In NUS’ written evidence to the HEFCE TQSE sub-committee on quality in January 2009 NUS called for: Students need to know what information is available, where they can find it, and know that it is accurate and complete, emphasising that there should be information that was “up-to-date, consistent and reliable about the quality and standards of teaching and learning at different HEIs”.
The new Institutional Review process will have review reports that are useful to the wider public, including current and prospective students, not just to institutions. They have changed the way that we report review team judgments, emphasising clear and accessible reports for a wide audience. The public QAA documents highlight that “Choices about higher education should be informed by clear, accessible and accurate information. We have changed the way that review teams consider the information provided by institutions for public audiences.

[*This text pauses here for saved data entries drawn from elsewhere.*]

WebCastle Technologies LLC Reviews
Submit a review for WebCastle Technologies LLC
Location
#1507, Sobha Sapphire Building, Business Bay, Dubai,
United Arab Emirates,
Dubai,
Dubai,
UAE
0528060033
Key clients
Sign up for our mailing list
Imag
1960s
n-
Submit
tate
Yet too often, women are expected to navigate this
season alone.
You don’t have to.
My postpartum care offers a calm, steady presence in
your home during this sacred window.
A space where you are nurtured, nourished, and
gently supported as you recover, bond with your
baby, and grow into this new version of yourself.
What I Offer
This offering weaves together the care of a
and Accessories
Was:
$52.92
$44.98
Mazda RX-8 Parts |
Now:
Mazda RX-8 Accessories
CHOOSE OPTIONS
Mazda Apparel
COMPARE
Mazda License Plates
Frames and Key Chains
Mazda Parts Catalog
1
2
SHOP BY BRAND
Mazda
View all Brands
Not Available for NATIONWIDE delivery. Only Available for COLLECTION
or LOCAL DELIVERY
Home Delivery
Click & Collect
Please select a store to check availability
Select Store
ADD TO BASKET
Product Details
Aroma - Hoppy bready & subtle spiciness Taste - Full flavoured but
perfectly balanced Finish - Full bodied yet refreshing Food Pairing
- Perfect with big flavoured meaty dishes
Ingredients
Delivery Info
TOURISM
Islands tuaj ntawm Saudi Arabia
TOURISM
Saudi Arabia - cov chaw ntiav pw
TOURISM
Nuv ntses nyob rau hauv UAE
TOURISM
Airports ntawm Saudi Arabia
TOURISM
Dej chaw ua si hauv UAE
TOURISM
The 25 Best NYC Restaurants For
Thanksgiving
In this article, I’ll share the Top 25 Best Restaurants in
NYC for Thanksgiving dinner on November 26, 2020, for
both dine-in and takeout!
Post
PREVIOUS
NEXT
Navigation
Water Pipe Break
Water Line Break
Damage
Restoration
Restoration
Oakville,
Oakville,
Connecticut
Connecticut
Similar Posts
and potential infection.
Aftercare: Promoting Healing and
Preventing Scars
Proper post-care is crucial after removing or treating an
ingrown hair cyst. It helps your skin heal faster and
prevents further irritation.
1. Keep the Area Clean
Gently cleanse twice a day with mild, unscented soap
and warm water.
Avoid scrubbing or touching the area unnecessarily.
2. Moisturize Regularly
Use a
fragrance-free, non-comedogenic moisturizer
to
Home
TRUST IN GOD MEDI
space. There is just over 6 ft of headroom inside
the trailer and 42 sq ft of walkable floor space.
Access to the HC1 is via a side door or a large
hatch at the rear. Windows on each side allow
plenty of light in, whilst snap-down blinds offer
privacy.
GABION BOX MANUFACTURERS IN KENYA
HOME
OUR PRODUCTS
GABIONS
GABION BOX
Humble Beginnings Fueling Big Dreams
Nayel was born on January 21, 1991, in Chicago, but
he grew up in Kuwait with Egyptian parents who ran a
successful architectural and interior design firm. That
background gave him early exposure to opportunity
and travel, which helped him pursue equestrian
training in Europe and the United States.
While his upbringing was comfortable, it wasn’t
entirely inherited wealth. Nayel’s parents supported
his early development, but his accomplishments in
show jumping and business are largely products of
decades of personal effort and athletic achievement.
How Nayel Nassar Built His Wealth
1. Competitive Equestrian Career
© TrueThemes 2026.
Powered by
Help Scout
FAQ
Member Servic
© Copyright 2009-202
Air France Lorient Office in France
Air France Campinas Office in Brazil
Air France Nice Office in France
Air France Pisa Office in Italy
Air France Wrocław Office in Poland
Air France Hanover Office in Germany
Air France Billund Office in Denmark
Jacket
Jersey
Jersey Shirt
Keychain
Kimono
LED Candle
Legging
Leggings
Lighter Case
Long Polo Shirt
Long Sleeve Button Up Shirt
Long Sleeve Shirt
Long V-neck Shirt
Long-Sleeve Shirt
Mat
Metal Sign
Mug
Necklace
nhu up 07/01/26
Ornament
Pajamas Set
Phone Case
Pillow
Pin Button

- Institutional review will look specifically at the public information which institutions will be required to produce, including the information produced for applicants and students.
- From 2012-13, reports will include a formal judgment on the quality of public information.”
In the Quality in HE Group, the major sector quality committee, over several meetings NUS representatives pushed strongly for greater gradation in the Judgements to provide more information for students. In the new Institutional Review process there are both additional Judgements – on Public Information and Enhancement as well as Quality and Standards - and there will also be extra gradations, and clarity in the wording, about the Judgements: Quality and enhancement will be graded against four possible judgments (increasing from the current three), these will be:
- 'is commended'
- 'meets UK expectations'
- 'requires improvement to meet UK expectations'
- 'does not meet UK expectations'.
Student-centred quality assurance
The QAA has also emphasised the role of students in the process saying that “The best way to ensure that quality assurance really benefits students is to put them at the heart of the process. We have added new ways for students to take part in the assessment of their university or college, engaging students in more ways than ever before.
- Review teams will meet and gather information from more students and in more depth. A greater emphasis is placed on evidence from the institution's students.
- Institutions are expected to prepare and publish a post-review action plan that fully engages its students.
- Students will continue to be members of review teams. Each institution will also appoint a lead student representative to help coordinate review visits.”